The Lithuanian government pulled its entire diplomatic mission out of China on Wednesday, due to what it called “intimidation” from Chinese authorities—an accusation the Chinese Foreign Ministry has denied. Beijing is also reportedly telling multinational corporations to stop doing business in Lithuania if they want to continue doing business in China, which is straight out of the US coercive diplomacy toolkit. Of course, it’s Good when we do it, but Bad when China does it.
UKRAINE
NATO Secretary-General Jens Stoltenberg met with Ukrainian President Volodymyr Zelensky in Brussels on Thursday and apparently promised him that Ukraine can join the alliance someday, regardless of Russian concerns. He notably did not, however, promise that NATO would ride to Ukraine’s rescue should the Russian military invade the country in the meantime. The Ukrainian and Georgian governments received assurances of future NATO membership at a summit in 2008 (Russia invaded Georgia a few months later, go figure), but neither has actually started the accession process and neither is likely to start the accession process so long as they’re dealing with internal territorial disputes (Crimea and the Donbas for Ukraine, Abkhazia and South Ossetia for Georgia). The US and the European Union have promised to impose potentially crippling economic sanctions against Russia in the event of an invasion, but have not made any commitments around military involvement.
AMERICAS
CHILE
A new poll from the consulting group AtlasIntel has Sunday’s Chilean presidential runoff in a dead heat, with right-winger José Antonio Kast at 48.5 percent support and leftist Gabriel Boric at 48.4 percent. Polling since last month’s first round, which Kast won, has consistently put Boric ahead but it’s also showed a narrowing margin as the runoff approaches.
HAITI
Haiti’s 400 Mawozo gang has released all of the 17 US and Canadian missionaries (plus family members) it kidnapped back in October. They’d previously freed five of the captives and let the remaining 12 go as of Thursday. The gang had demanded a $1 million per person ransom but it’s unclear how much, if anything, it received.
UNITED STATES
Finally, if you haven’t already read it please check out Kate Kizer’s latest Foreign Exchanges column, in which she picks apart the rationale underpinning Joe Biden’s big “pro-democracy” summit:
After witnessing years of depraved and blatantly illegal US actions under the “war on terror,” I’ve been struck by how nearly every mainstream think tank paper, beltway expert report, or opinion article somehow still talks about other countries’ actions as if they are operating inside a vacuum. They rarely, if ever, offer any context as to why a country is acting the way it is, and there’s little to no effort to understand how US actions might shape what other countries do.

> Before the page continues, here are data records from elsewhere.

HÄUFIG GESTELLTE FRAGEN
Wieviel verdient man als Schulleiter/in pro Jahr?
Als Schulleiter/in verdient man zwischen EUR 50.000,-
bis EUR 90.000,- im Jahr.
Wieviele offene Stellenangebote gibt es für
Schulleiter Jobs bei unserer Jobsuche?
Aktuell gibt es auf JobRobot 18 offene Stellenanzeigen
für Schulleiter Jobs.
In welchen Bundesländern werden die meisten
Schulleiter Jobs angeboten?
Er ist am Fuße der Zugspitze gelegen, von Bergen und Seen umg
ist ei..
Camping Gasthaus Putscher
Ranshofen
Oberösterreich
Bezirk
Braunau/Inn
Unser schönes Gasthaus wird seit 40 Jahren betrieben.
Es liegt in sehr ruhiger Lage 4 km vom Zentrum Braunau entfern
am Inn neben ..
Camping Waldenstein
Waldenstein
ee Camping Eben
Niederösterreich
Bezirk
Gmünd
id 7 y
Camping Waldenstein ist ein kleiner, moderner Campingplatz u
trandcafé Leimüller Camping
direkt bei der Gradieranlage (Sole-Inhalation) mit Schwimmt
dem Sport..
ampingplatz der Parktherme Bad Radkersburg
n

The hysterical rhetoric we see related to China positions the United States as a victim—an underdog fighting the good fight for the rest of the free world. That’s a nice story, and perhaps at one time it might have been true; it’s certainly the story on which I was raised, one told in American public school textbooks and by White America to justify its privilege. It also, conveniently, removes any agency from or responsibility of the United States government for the crises in which we now find ourselves.
President Joe Biden’s “Summit for Democracy” last week echoed those themes, warning about rising authoritarianism and urging countries to come together for democratic renewal. But the attendee list betrayed a lack of good faith on Biden’s part. The summit used the rhetoric of democratic renewal as a means to further divide the world into spheres of influence.